• What is required: Determine which lines of the records include the word "enterprise", and copy them.

--------

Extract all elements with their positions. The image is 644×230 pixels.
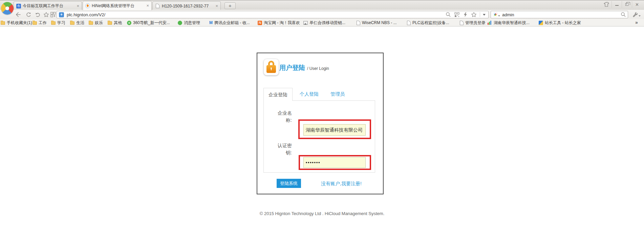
- minimize-icon: [615, 5, 619, 6]
- bookmark-label: 湖南华辰智通科技...: [494, 20, 530, 26]
- bookmark-item[interactable]: +360导航_新一代安...: [127, 20, 170, 25]
- lock-keyhole: [271, 68, 272, 69]
- search-submit-button[interactable]: [620, 12, 626, 18]
- tab-jinmubiao[interactable]: 今 今目标互联网工作平台 ×: [14, 1, 82, 10]
- new-tab-button[interactable]: +: [224, 2, 236, 9]
- bookmark-item[interactable]: WiseCRM NBS - ...: [356, 20, 397, 25]
- address-bar[interactable]: + plc.hignton.com/V2/: [57, 11, 489, 18]
- bookmark-label: 站长工具 - 站长之家: [545, 20, 581, 26]
- bookmark-label: 生活: [76, 20, 84, 26]
- folder-icon: [33, 21, 37, 25]
- site-favicon: +: [59, 12, 64, 17]
- tab-enterprise-login[interactable]: 企业登陆: [263, 88, 293, 101]
- bookmark-label: 娱乐: [95, 20, 103, 26]
- register-link[interactable]: 没有账户,我要注册!: [321, 181, 362, 187]
- url-text[interactable]: plc.hignton.com/V2/: [67, 12, 105, 17]
- wrench-icon: [632, 12, 638, 18]
- browser-window: 今 今目标互联网工作平台 × HiNet网络系统管理平台 × H120-1509…: [0, 0, 644, 230]
- close-tab-icon[interactable]: ×: [215, 4, 218, 8]
- speed-mode-button[interactable]: [462, 12, 468, 18]
- tab-admin-login[interactable]: 管理员: [330, 91, 345, 97]
- star-icon: [43, 12, 49, 17]
- bookmark-label: 腾讯企业邮箱 - 收...: [214, 20, 250, 26]
- folder-icon: [89, 21, 93, 25]
- bookmark-label: 管理员登录: [465, 20, 486, 26]
- page-zoom-button[interactable]: [445, 12, 451, 18]
- page-icon: [460, 21, 464, 25]
- bookmark-label: 消息管理: [184, 20, 200, 26]
- enterprise-name-input[interactable]: 湖南华辰智通科技有限公司: [303, 124, 366, 136]
- page-subtitle: / User Login: [307, 66, 329, 71]
- bookmarks-overflow-button[interactable]: »: [635, 20, 638, 25]
- bookmark-item[interactable]: 工作: [33, 20, 47, 25]
- tab-h120[interactable]: H120-1509-1617-2932-77 ×: [152, 1, 221, 10]
- barchart-icon: [488, 21, 492, 25]
- tshirt-icon: [604, 2, 609, 7]
- bookmark-item[interactable]: M腾讯企业邮箱 - 收...: [209, 20, 250, 25]
- reopen-closed-button[interactable]: [34, 12, 41, 18]
- login-card: 用户登陆 / User Login 企业登陆 个人登陆 管理员 企业名称: 湖南…: [257, 53, 384, 194]
- bookmark-item[interactable]: 手机收藏夹(1): [1, 20, 32, 25]
- bookmark-item[interactable]: 生活: [70, 20, 84, 25]
- login-button[interactable]: 登陆系统: [277, 179, 301, 188]
- bookmark-page-button[interactable]: [471, 12, 477, 18]
- bookmark-item[interactable]: 消息管理: [178, 20, 200, 25]
- tab-title: H120-1509-1617-2932-77: [162, 4, 214, 8]
- lock-icon: [264, 59, 279, 75]
- search-engine-caret-icon: [498, 15, 500, 17]
- bookmark-label: 工作: [39, 20, 47, 26]
- tools-menu-button[interactable]: [630, 11, 643, 18]
- minimize-button[interactable]: [611, 1, 622, 8]
- tab-title: HiNet网络系统管理平台: [92, 3, 145, 9]
- magnifier-icon: [446, 12, 451, 17]
- page-content: 用户登陆 / User Login 企业登陆 个人登陆 管理员 企业名称: 湖南…: [0, 26, 644, 230]
- search-engine-icon[interactable]: [493, 12, 498, 17]
- tab-personal-login[interactable]: 个人登陆: [300, 91, 319, 97]
- star-icon: [471, 12, 477, 17]
- bookmark-item[interactable]: 其他: [108, 20, 122, 25]
- grid-plus-icon: [50, 12, 56, 17]
- apps-grid-button[interactable]: [50, 12, 57, 18]
- url-dropdown-button[interactable]: [480, 14, 488, 16]
- bookmark-item[interactable]: PLC远程监控|设备...: [406, 20, 449, 25]
- qr-code-icon: [454, 12, 459, 17]
- bookmark-label: PLC远程监控|设备...: [412, 20, 449, 26]
- back-button[interactable]: [15, 12, 22, 18]
- refresh-button[interactable]: [25, 12, 32, 18]
- close-tab-icon[interactable]: ×: [77, 4, 79, 8]
- window-controls: ✕: [601, 1, 642, 8]
- tab-hinet-active[interactable]: HiNet网络系统管理平台 ×: [83, 1, 152, 10]
- bookmarks-bar: 手机收藏夹(1) 工作 学习 生活 娱乐 其他 +360导航_新一代安... 消…: [0, 19, 644, 26]
- bookmark-item[interactable]: 单仁合强移动营销...: [303, 20, 345, 25]
- back-arrow-icon: [15, 12, 21, 17]
- tab-strip: 今 今目标互联网工作平台 × HiNet网络系统管理平台 × H120-1509…: [0, 0, 644, 10]
- login-header: 用户登陆 / User Login: [279, 63, 329, 72]
- chinaz-icon: [539, 21, 543, 25]
- page-title: 用户登陆: [279, 63, 305, 72]
- bookmark-item[interactable]: 管理员登录: [459, 20, 486, 25]
- restore-button[interactable]: [622, 1, 632, 8]
- bookmark-item[interactable]: 站长工具 - 站长之家: [539, 20, 581, 25]
- close-window-button[interactable]: ✕: [632, 1, 642, 8]
- bookmark-item[interactable]: 娱乐: [89, 20, 103, 25]
- bookmark-label: 学习: [57, 20, 65, 26]
- close-tab-icon[interactable]: ×: [146, 4, 149, 8]
- bookmark-item[interactable]: 淘淘宝网 - 淘！我喜欢: [258, 20, 300, 25]
- bookmark-label: WiseCRM NBS - ...: [362, 20, 397, 25]
- close-window-icon: ✕: [635, 2, 639, 7]
- taobao-icon: 淘: [258, 21, 262, 25]
- message-icon: [178, 21, 182, 25]
- hinet-favicon: [85, 3, 90, 8]
- search-input[interactable]: admin: [502, 12, 618, 17]
- qr-code-button[interactable]: [454, 12, 460, 18]
- folder-icon: [108, 21, 112, 25]
- bookmark-item[interactable]: 湖南华辰智通科技...: [488, 20, 530, 25]
- skin-button[interactable]: [601, 1, 611, 8]
- browser-logo-icon[interactable]: [1, 2, 14, 15]
- enterprise-name-label: 企业名称:: [274, 110, 292, 124]
- auth-key-password-input[interactable]: •••••••: [303, 157, 366, 168]
- search-box[interactable]: admin: [491, 11, 628, 18]
- jinmubiao-favicon: 今: [16, 4, 21, 8]
- bookmark-item[interactable]: 学习: [51, 20, 65, 25]
- favorites-button[interactable]: [43, 12, 49, 18]
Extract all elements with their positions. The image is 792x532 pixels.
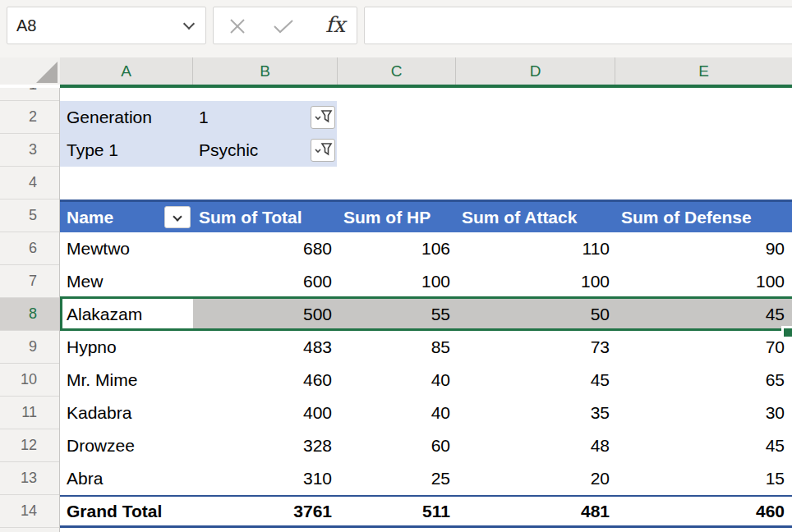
- filter-field-label[interactable]: Generation: [67, 101, 198, 134]
- sheet-body: Generation 1 Type 1 Psychic Name Sum of …: [60, 88, 792, 532]
- pivot-header-row: Name Sum of Total Sum of HP Sum of Attac…: [60, 200, 792, 232]
- cell-name[interactable]: Mr. Mime: [60, 364, 192, 397]
- cell-hp[interactable]: 60: [337, 429, 455, 462]
- row-header-9[interactable]: 9: [0, 331, 59, 364]
- cell-defense[interactable]: 65: [615, 364, 792, 397]
- cell-hp[interactable]: 85: [337, 331, 455, 364]
- grand-total-row: Grand Total 3761 511 481 460: [60, 495, 792, 528]
- pivot-header-hp[interactable]: Sum of HP: [343, 202, 431, 232]
- filter-field-value[interactable]: Psychic: [199, 134, 306, 167]
- cell-grand-total-attack[interactable]: 481: [455, 497, 615, 525]
- cell-grand-total-hp[interactable]: 511: [337, 497, 455, 525]
- column-header-c[interactable]: C: [337, 57, 455, 85]
- cell-attack[interactable]: 35: [455, 397, 615, 429]
- filter-field-label[interactable]: Type 1: [67, 134, 198, 167]
- cell-name[interactable]: Mew: [60, 265, 192, 298]
- row-header-3[interactable]: 3: [0, 134, 59, 167]
- cell-grand-total-total[interactable]: 3761: [192, 497, 337, 525]
- pivot-row: Hypno 483 85 73 70: [60, 331, 792, 364]
- column-header-a[interactable]: A: [60, 57, 192, 85]
- row-header-7[interactable]: 7: [0, 265, 59, 298]
- row-header-2[interactable]: 2: [0, 101, 59, 134]
- column-header-b[interactable]: B: [192, 57, 337, 85]
- cell-total[interactable]: 400: [192, 397, 337, 429]
- cell-name[interactable]: Kadabra: [60, 397, 192, 429]
- select-all-corner[interactable]: [0, 57, 60, 85]
- cell-hp[interactable]: 55: [337, 298, 455, 331]
- row-header-5[interactable]: 5: [0, 200, 59, 232]
- row-header-10[interactable]: 10: [0, 364, 59, 397]
- cell-defense[interactable]: 30: [615, 397, 792, 429]
- formula-input[interactable]: [364, 7, 792, 44]
- cell-hp[interactable]: 106: [337, 232, 455, 265]
- cancel-icon[interactable]: [228, 17, 246, 35]
- cell-name[interactable]: Hypno: [60, 331, 192, 364]
- column-header-d[interactable]: D: [455, 57, 615, 85]
- cell-total[interactable]: 600: [192, 265, 337, 298]
- insert-function-icon[interactable]: fx: [325, 12, 345, 37]
- cell-defense[interactable]: 45: [615, 429, 792, 462]
- cell-defense[interactable]: 100: [615, 265, 792, 298]
- filter-field-value[interactable]: 1: [199, 101, 306, 134]
- pivot-header-attack[interactable]: Sum of Attack: [462, 202, 577, 232]
- cell-name-active[interactable]: Alakazam: [60, 298, 192, 331]
- cell-name[interactable]: Mewtwo: [60, 232, 192, 265]
- cell-hp[interactable]: 40: [337, 397, 455, 429]
- pivot-row-selected: Alakazam 500 55 50 45: [60, 298, 792, 331]
- row-header-4[interactable]: 4: [0, 167, 59, 200]
- cell-defense[interactable]: 15: [615, 462, 792, 495]
- row-header-6[interactable]: 6: [0, 232, 59, 265]
- cell-grand-total-defense[interactable]: 460: [615, 497, 792, 525]
- chevron-down-icon: [173, 212, 182, 221]
- cell-total[interactable]: 460: [192, 364, 337, 397]
- column-headers: A B C D E: [60, 57, 792, 85]
- cell-hp[interactable]: 40: [337, 364, 455, 397]
- row-header-12[interactable]: 12: [0, 429, 59, 462]
- filter-dropdown-button[interactable]: [311, 139, 335, 162]
- cell-attack[interactable]: 50: [455, 298, 615, 331]
- cell-total[interactable]: 310: [192, 462, 337, 495]
- select-all-triangle-icon: [36, 62, 58, 83]
- pivot-row: Mewtwo 680 106 110 90: [60, 232, 792, 265]
- row-header-13[interactable]: 13: [0, 462, 59, 495]
- cell-attack[interactable]: 100: [455, 265, 615, 298]
- cell-name[interactable]: Abra: [60, 462, 192, 495]
- row-header-15[interactable]: [0, 528, 59, 532]
- row-header-8-selected[interactable]: 8: [0, 298, 59, 331]
- enter-check-icon[interactable]: [273, 19, 294, 34]
- cell-attack[interactable]: 48: [455, 429, 615, 462]
- cell-attack[interactable]: 20: [455, 462, 615, 495]
- name-filter-dropdown[interactable]: [164, 206, 191, 228]
- filter-dropdown-button[interactable]: [311, 106, 335, 129]
- name-box-value: A8: [16, 7, 36, 44]
- cell-attack[interactable]: 110: [455, 232, 615, 265]
- cell-defense[interactable]: 90: [615, 232, 792, 265]
- cell-total[interactable]: 328: [192, 429, 337, 462]
- row-header-1[interactable]: 1: [0, 88, 59, 101]
- formula-bar-strip: A8 fx: [0, 0, 792, 57]
- cell-defense[interactable]: 45: [615, 298, 792, 331]
- excel-window: A8 fx A B C D E 1 2 3 4 5 6 7: [0, 0, 792, 532]
- chevron-down-icon[interactable]: [183, 18, 195, 30]
- pivot-row: Drowzee 328 60 48 45: [60, 429, 792, 462]
- cell-total[interactable]: 500: [192, 298, 337, 331]
- row-header-11[interactable]: 11: [0, 397, 59, 429]
- name-box[interactable]: A8: [7, 7, 206, 44]
- cell-total[interactable]: 680: [192, 232, 337, 265]
- cell-name[interactable]: Drowzee: [60, 429, 192, 462]
- cell-attack[interactable]: 73: [455, 331, 615, 364]
- cell-defense[interactable]: 70: [615, 331, 792, 364]
- pivot-header-name[interactable]: Name: [67, 202, 113, 232]
- row-header-14[interactable]: 14: [0, 495, 59, 528]
- pivot-header-defense[interactable]: Sum of Defense: [621, 202, 752, 232]
- cell-total[interactable]: 483: [192, 331, 337, 364]
- cell-hp[interactable]: 25: [337, 462, 455, 495]
- cell-attack[interactable]: 45: [455, 364, 615, 397]
- column-header-e[interactable]: E: [615, 57, 792, 85]
- pivot-row: Kadabra 400 40 35 30: [60, 397, 792, 429]
- cell-grand-total-label[interactable]: Grand Total: [60, 497, 192, 525]
- pivot-row: Abra 310 25 20 15: [60, 462, 792, 495]
- pivot-header-total[interactable]: Sum of Total: [199, 202, 302, 232]
- cell-hp[interactable]: 100: [337, 265, 455, 298]
- fill-handle[interactable]: [781, 326, 792, 337]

--------

• Your solution:
- tab-enterprise-login[interactable]: 企业登陆: [263, 88, 293, 101]
- enterprise-name-input[interactable]: 湖南华辰智通科技有限公司: [303, 124, 366, 136]
- enterprise-name-label: 企业名称:: [274, 110, 292, 124]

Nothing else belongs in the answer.